The craziest part to me was him experiencing a total brake failure at 200mph, managing to survive, and then just going, "Alright, lets change the brakes and do the run with a tailwind!"
I remember when the first 500 GP motorbike hit 200mph , when asked what 200mph felt like the rider said very similar to 199mph
It's quite incredible how far auto engineering has come since this car was built. A few days ago Harry Metcalf ( youtube channel "Harry's Garage' ) popped over to Germany and on a derestricted part of an autobahn took his Jaguar Project 8 to 200mph, just for fun and to prove the car could actually do it.
Great video, thanks.
A small correction: where you say that a "frontal area.... of 18.7 square feet resulted in a drag coefficient of 0.34 making the car very slippery" this should be "a frontal area of 18.7 square feet (1.75 m^2) and a drag coefficient of 0.34 combined to make the car very slippery".

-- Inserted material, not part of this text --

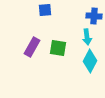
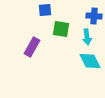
green square: moved 3 px right, 19 px up
cyan diamond: rotated 55 degrees counterclockwise
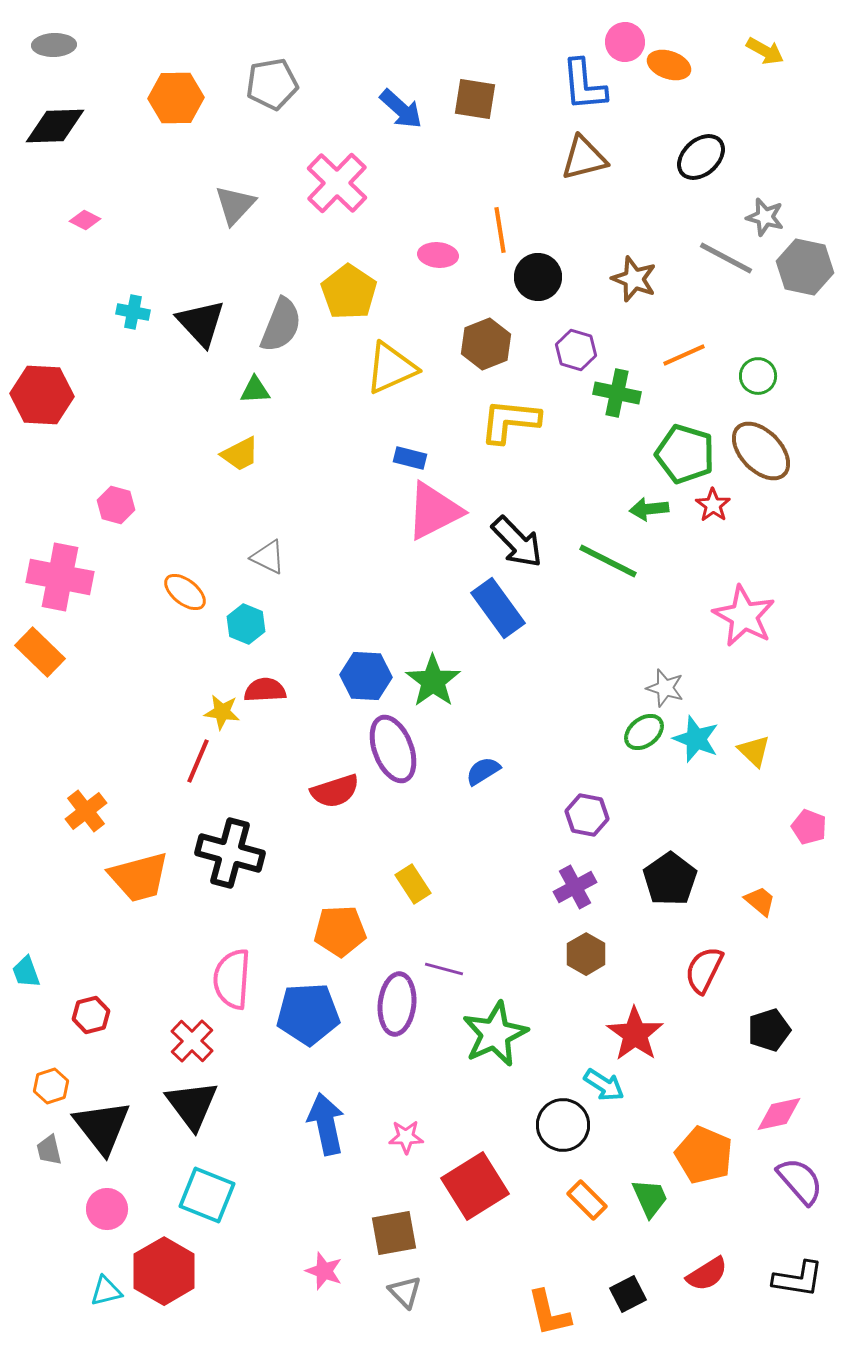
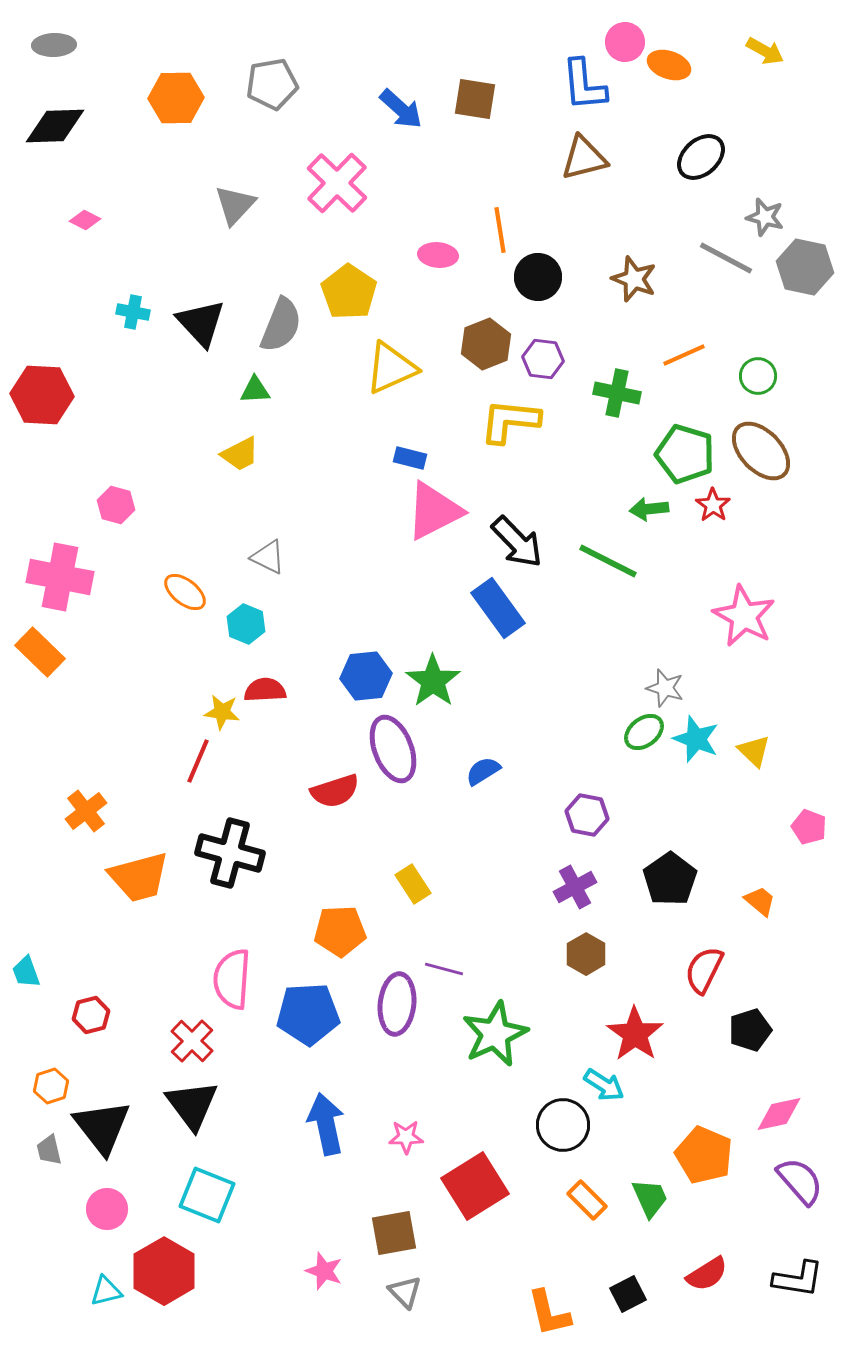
purple hexagon at (576, 350): moved 33 px left, 9 px down; rotated 9 degrees counterclockwise
blue hexagon at (366, 676): rotated 9 degrees counterclockwise
black pentagon at (769, 1030): moved 19 px left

Drag coefficient, Cd, is dimensionless, it has to do with shape not size. As an example, the drag coefficient of an object shaped like a brick is around 1, no matter whether it is an actual brick or a large box with the same proportions as a brick (like a Land Rover). Put another way, the drag coefficient of an accurate scale model of the Sunbeam would also be 0.34.
To get the aerodynamic drag on a vehicle we use CdA, the product of drag coefficient and frontal area. The CdA of the Sunbeam would be 0.59 m^2. You are right that's good by modern standards, a Tesla model S has a CdA of about 0.56 m^2
The aerodynamic drag is given by CdA x air density x air speed squared / 2. Another way to think of it is that the area x air density x speed gives the mass flow rate of air into the vehicle. Mass flow x speed x Cd/2 gives drag.
The divide by 2 bit has to do with stagnation flow but the joke is that it's there just so a brick has a Cd of 1.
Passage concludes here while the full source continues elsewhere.